Diseases are often a result of multiple malfunctions in complex, nonlinear network systems that span multiple layers of biological organization, ranging from molecular to cellular to organ and organismal levels. The immune system is no exception. Its proper response to foreign stimuli is governed by network-like interactions among various types of cells and cytokines as their communication mediators. The complexity at the inter-cellular level of the immune system is further exacerbated by the similarly complex biological and biochemical networks within each cell (metabolism, gene regulation, etc.) that are responsible for the dynamics and decision-making at the single-cell level.
We are developing a systems-level, comprehensive, and integrative computational framework for the immune system that is needed to better understand and predict complex behavior of the immune system in the context of diseases and associated therapies.

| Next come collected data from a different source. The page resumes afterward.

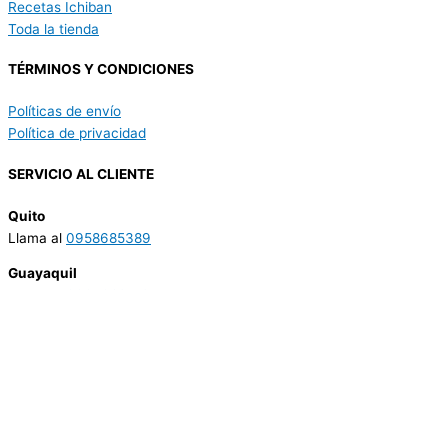
Recetas Ichiban
Toda la tienda
TÉRMINOS Y CONDICIONES
Políticas de envío
Política de privacidad
SERVICIO AL CLIENTE
Quito
Llama al
0958685389
Guayaquil
Llama al
0995982142
Comienza a escribir y presiona Intro para buscar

This framework integrates data and knowledge across various levels of biological organization, captures nonlinear dynamics, and incorporates and facilitate mechanistic understanding. Our goal is for this framework to enable the interrogation of the dynamics and emergent properties of complex molecular, cellular, and disease networks that give rise to and regulate the immune system. We also aim at this this computational resource to provide a broad environment to a range of scientific communities, including molecular experimentalists, clinicians, translational scientists, and computational biologists.
We are interested in understanding dynamical and emergent properties of biological systems under healthy as well as diseased conditions, including:
1) Influenza-host interactions
2) HIV-host interactions
3) Macrophage signal transduction
4) Signal transduction networks in breast cancer
5) Signal transduction networks and decision-making in T Cells
In an effort to improve crop production, we are interested in understanding the dynamical relationships between plant root and soil microbiome and their effects on the associated metabolic networks. This project is part of a recently funded and formed Center for Root and Rhizobiome Innovation, which includes experimental and computational research groups from several universities.
Our group focuses on the development of technologies which enable the integration of computational modeling with day-to-day work of laboratory scientists. With this in mind, we have developed the Cell Collective, software that allows users to create, simulate, and analyze the dynamics of large-scale computational (logic-based) models of various biological/biochemical processes without the need to enter/modify mathematical equations or computer code. The second major focus of the Cell Collective is it's collaborative nature; in fact, the platform provides an environment where laboratory scientists working in the different areas of the cell (and different cells) can collectively create some of the world's largest dynamical models of biological systems.
The Cell Collective now contains hundreds of models, and tens of published models available to the entire community. These models (spanning across various organisms as well as biological processes) are fully annotated, and available to the community for simulations, analyses, as well as further contributions.
Furthermore, our group also participates in the development of Systems Biology Markup Language (SBML) for Qualitative Models, a computer standards to share logical models in a consistent fashion.
Memorization of static pictures of components of biological/biochemical processes is the most common means by which the mechanisms of biological functions are currently taught. This approach is neither representative of reality (e.g., biology is dynamic) nor is it an engaging method for learning about biological systems; imagine learning mathematics (or programming) by memorizing equations (or computer code) and never being able to execute and visualize their meaning on the computer.
Issues associated with biological and biomedical education are further exacerbated by the minimal (and in many cases lacking) requirements for training in technical domains such as mathematics or computer science that are becoming an important component of life sciences.
To address these issues, we are developing new methods to teach biology in K-12, undergraduate, as well as graduate levels. Specifically, we develop technologies and environment where students can create, simulate and analyze, break and re-create and re-analyze dynamical models to understand major biological processes. The highly collaborative (and web-based) nature of our software enables students to easily collaborate in as well as outside of the classroom. The types of biological processes that can be explored are endless; students can model biological processes including, but not limited to: cellular development, cellular differentiation, cell-to-cell interactions, disease pathogenesis, cancer progression, and the effects of various treatments on disease.
We have implemented this computational teaching technique in a number of settings and classes, including immunology, microbiology, as well as cancer biology courses.